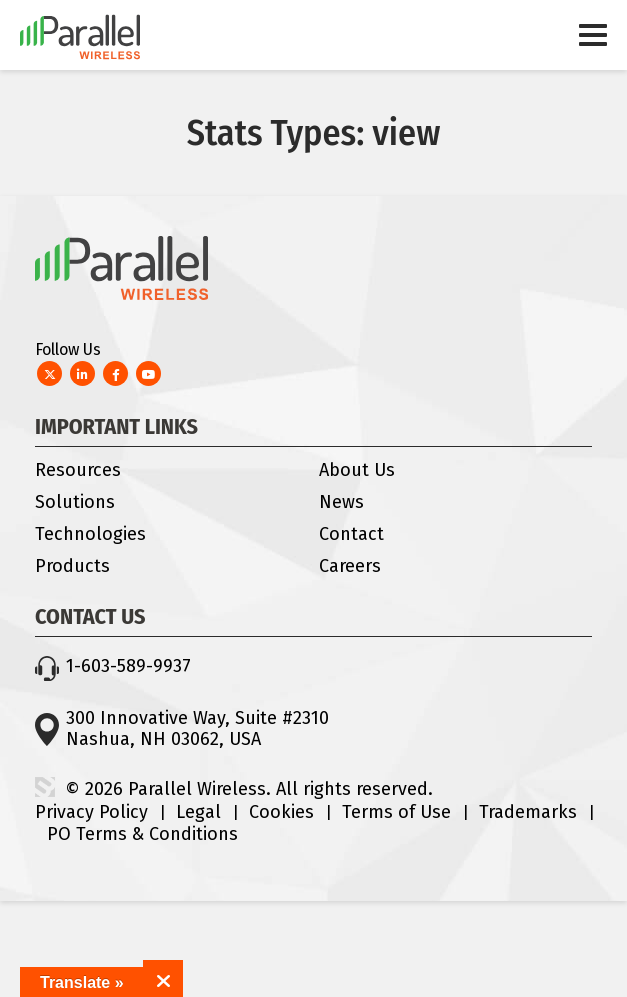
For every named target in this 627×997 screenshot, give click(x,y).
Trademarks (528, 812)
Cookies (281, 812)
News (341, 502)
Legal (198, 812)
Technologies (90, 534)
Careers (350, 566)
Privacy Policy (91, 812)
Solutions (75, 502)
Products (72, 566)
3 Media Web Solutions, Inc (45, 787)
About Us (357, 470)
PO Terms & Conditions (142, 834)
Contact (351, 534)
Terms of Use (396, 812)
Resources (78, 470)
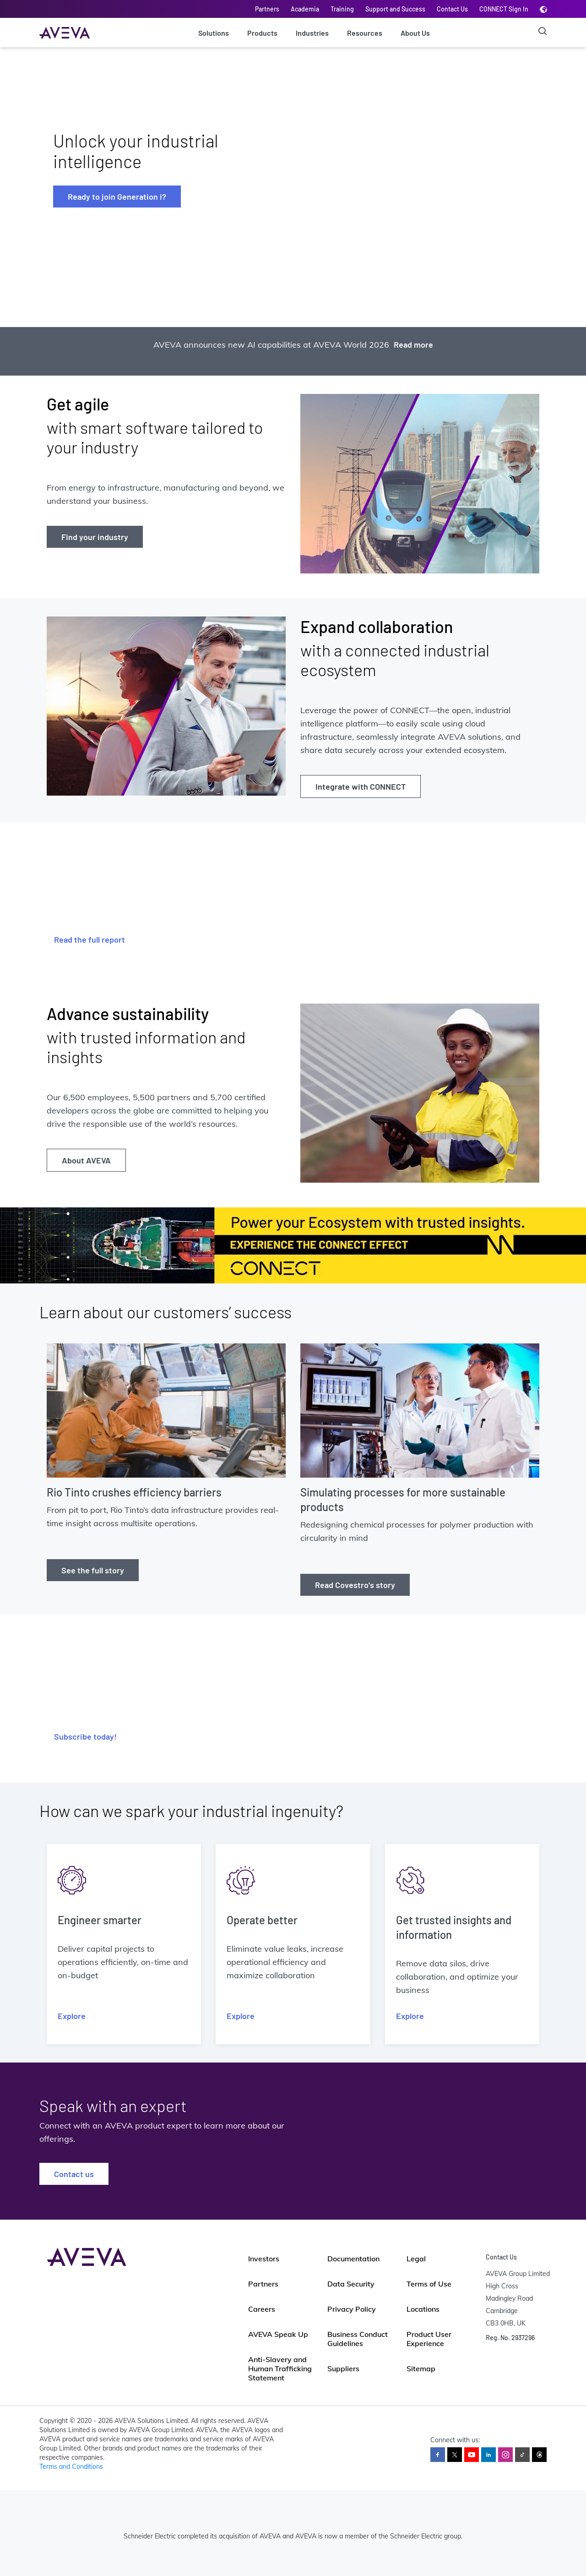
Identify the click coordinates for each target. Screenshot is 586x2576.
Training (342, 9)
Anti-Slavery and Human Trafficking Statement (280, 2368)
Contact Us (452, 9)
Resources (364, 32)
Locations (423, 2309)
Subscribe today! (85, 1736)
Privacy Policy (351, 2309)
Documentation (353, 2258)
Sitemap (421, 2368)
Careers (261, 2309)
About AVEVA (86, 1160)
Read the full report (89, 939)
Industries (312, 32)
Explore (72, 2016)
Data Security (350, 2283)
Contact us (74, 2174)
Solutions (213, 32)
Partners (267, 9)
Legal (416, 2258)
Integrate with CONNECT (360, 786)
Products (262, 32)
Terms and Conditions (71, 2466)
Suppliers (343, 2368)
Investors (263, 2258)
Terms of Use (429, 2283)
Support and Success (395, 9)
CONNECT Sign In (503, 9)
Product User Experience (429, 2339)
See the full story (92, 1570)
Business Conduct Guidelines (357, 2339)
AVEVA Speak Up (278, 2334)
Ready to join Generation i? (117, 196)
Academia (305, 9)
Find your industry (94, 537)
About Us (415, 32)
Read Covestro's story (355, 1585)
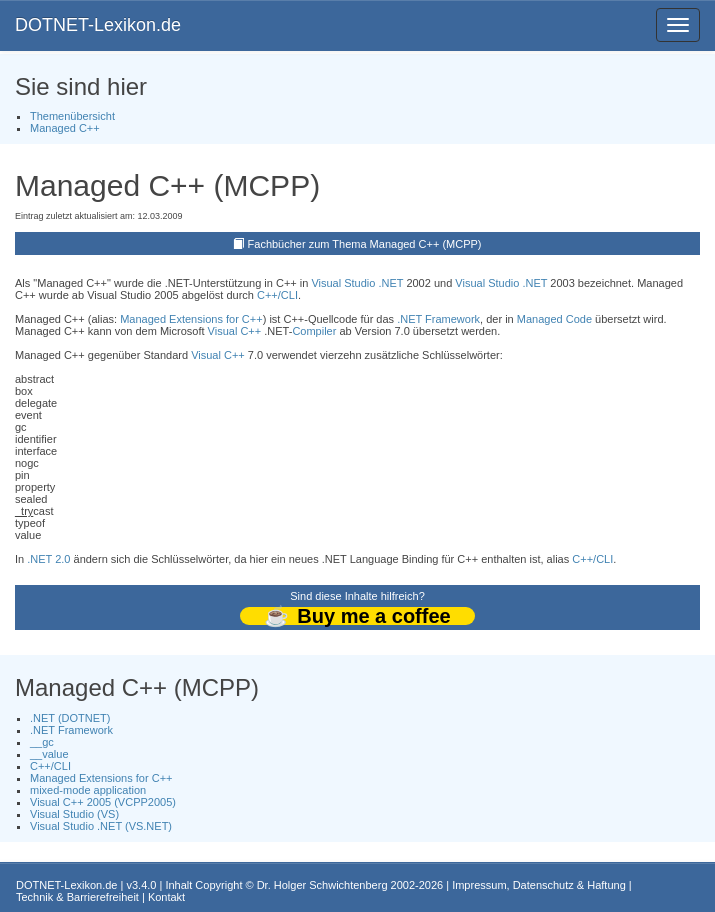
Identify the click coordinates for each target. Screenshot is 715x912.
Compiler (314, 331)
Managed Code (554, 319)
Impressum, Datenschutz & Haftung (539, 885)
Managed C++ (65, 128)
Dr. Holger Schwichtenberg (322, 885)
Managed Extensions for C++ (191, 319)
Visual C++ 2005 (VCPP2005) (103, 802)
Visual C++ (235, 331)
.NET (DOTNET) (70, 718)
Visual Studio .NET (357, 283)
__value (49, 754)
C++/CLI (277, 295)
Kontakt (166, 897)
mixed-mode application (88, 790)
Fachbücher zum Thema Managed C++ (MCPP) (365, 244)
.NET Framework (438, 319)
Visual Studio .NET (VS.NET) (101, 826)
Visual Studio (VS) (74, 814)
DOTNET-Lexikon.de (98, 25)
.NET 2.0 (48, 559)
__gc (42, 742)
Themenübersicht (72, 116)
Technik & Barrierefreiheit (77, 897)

==

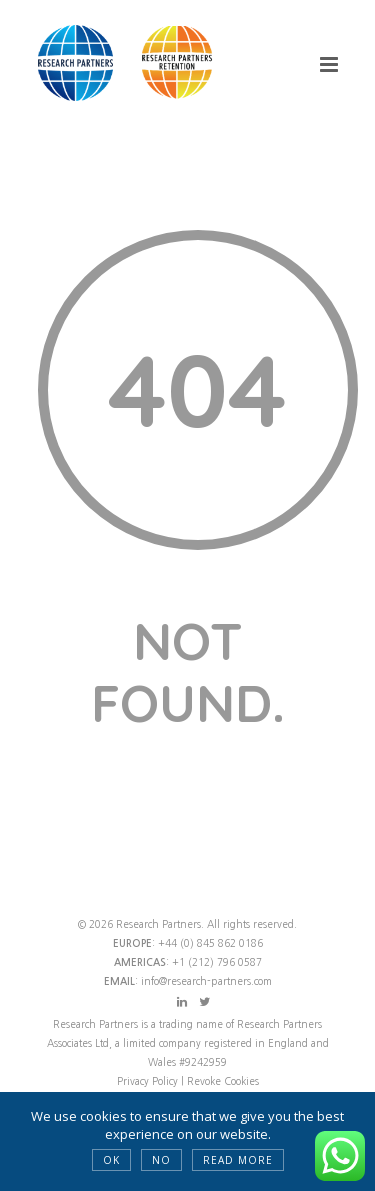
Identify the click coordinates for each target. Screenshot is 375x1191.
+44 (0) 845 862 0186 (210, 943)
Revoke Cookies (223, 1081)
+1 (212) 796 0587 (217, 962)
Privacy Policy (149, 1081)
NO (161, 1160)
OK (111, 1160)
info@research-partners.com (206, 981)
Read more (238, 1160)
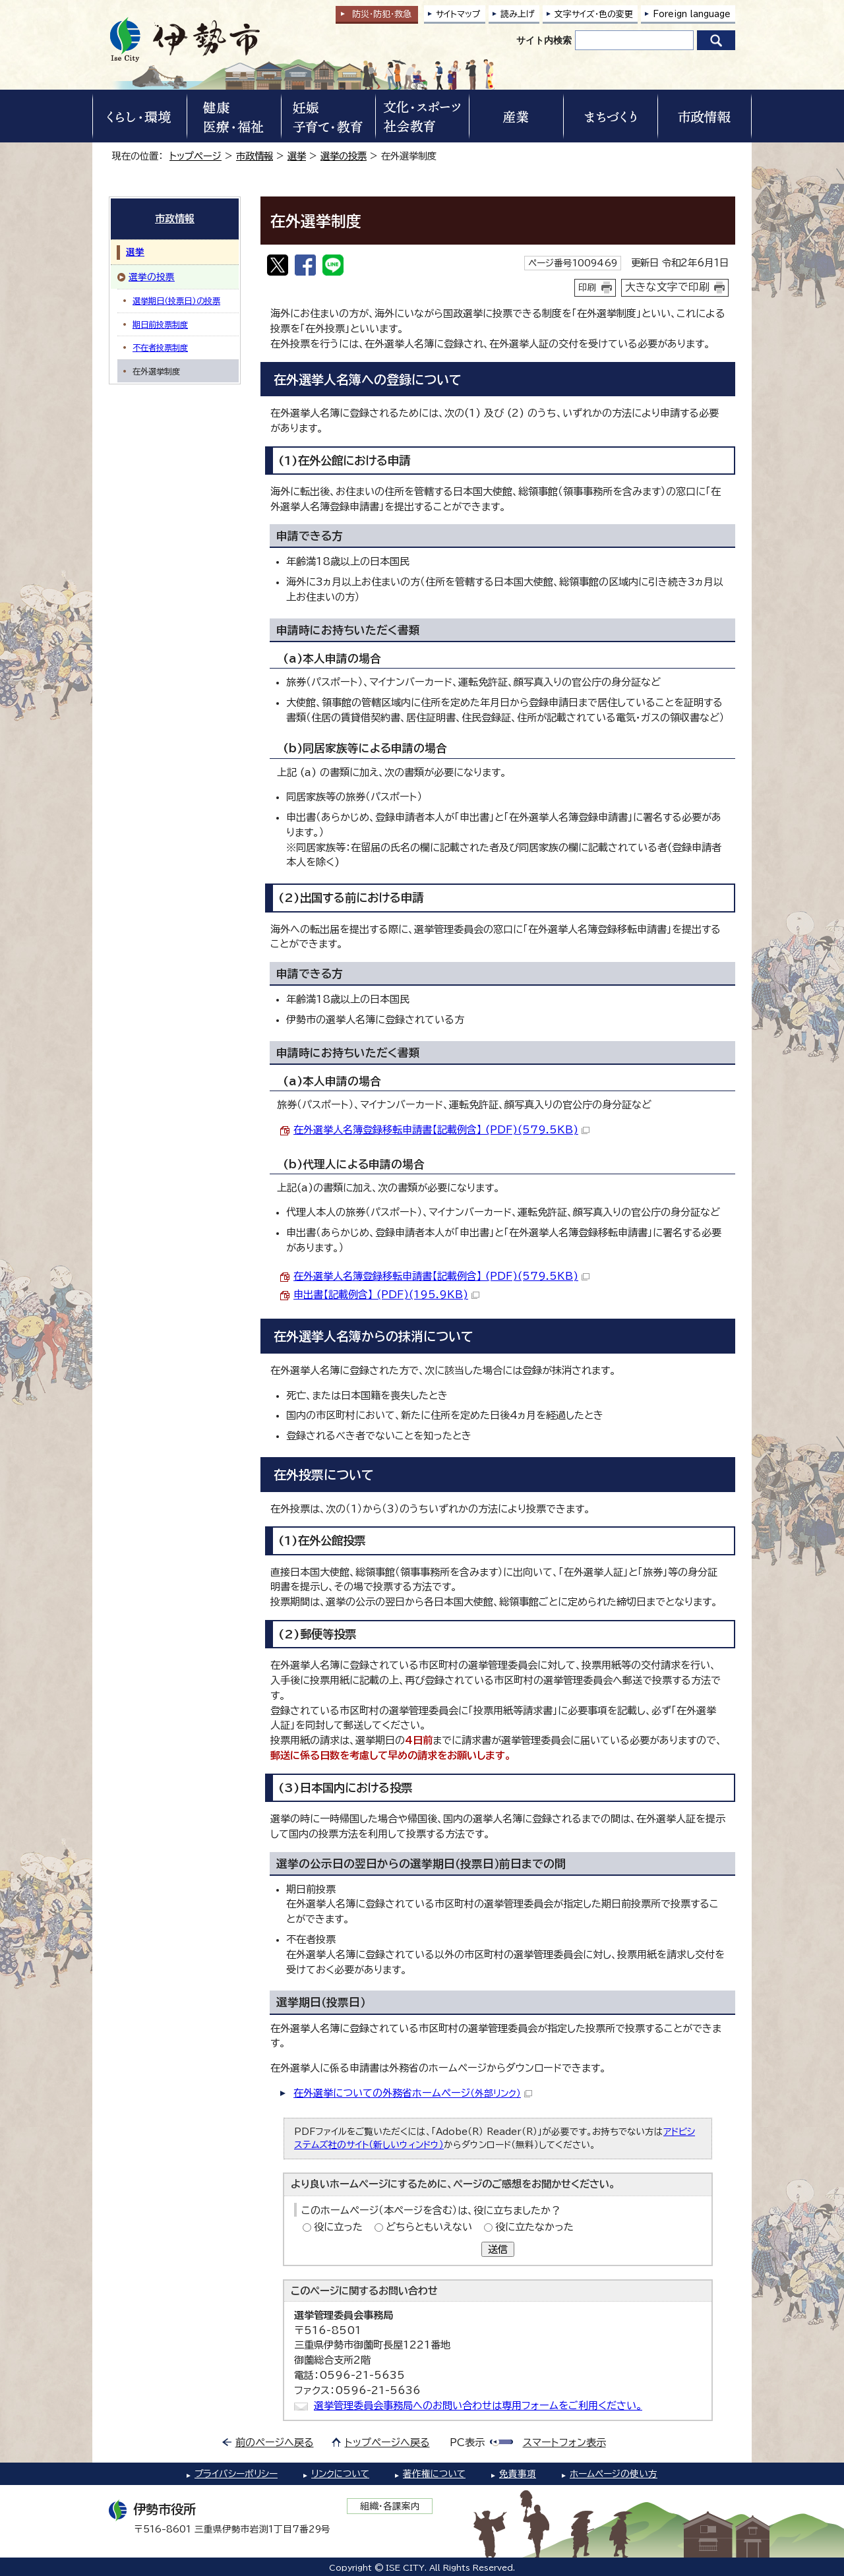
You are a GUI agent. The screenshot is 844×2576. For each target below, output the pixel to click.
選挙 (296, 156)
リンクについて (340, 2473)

...

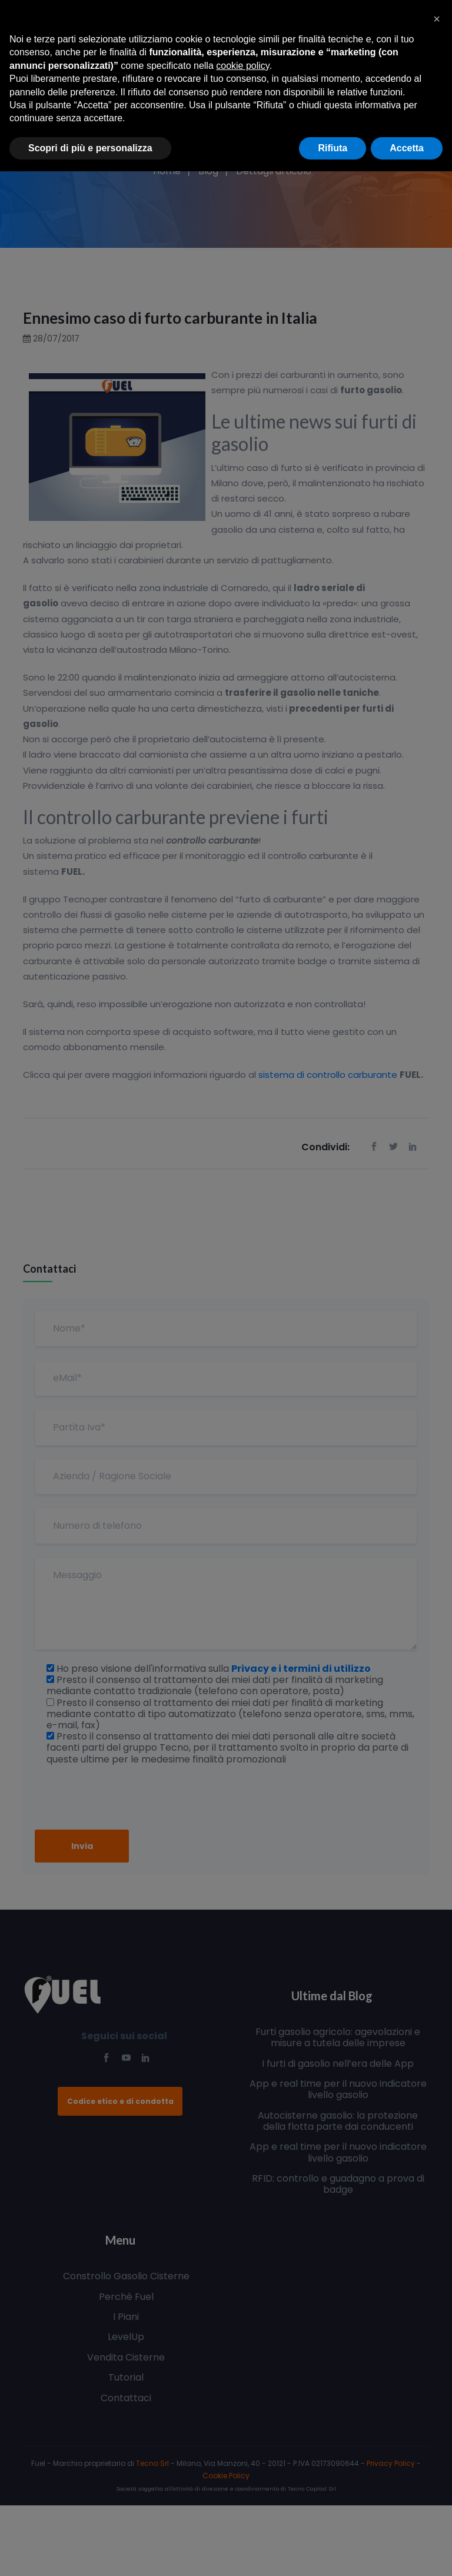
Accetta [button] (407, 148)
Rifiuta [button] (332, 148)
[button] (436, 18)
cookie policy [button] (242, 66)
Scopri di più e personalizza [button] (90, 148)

### [WHAT TO WORK ON]
All lines above starting at the one with "PO Terms & Conditions (142, 834)" and ending at the one with "Suppliers (343, 2368)", inclusive, are to be printed again exactly, with the pictures left out.

### [SOLUTION TO THE PROBLEM]
PO Terms & Conditions (142, 834)
Contact (351, 534)
Terms of Use (396, 812)
Resources (78, 470)
Identify the click coordinates for each target. Screenshot is 586x2576.
Training (342, 9)
Anti-Slavery and Human Trafficking Statement (280, 2368)
Contact Us (452, 9)
Resources (364, 32)
Locations (423, 2309)
Subscribe today! (85, 1736)
Privacy Policy (351, 2309)
Documentation (353, 2258)
Sitemap (421, 2368)
Careers (261, 2309)
About AVEVA (86, 1160)
Read the full report (89, 939)
Industries (312, 32)
Explore (72, 2016)
Data Security (350, 2283)
Contact us (74, 2174)
Solutions (213, 32)
Partners (267, 9)
Legal (416, 2258)
Integrate with CONNECT (360, 786)
Products (262, 32)
Terms and Conditions (71, 2466)
Suppliers (343, 2368)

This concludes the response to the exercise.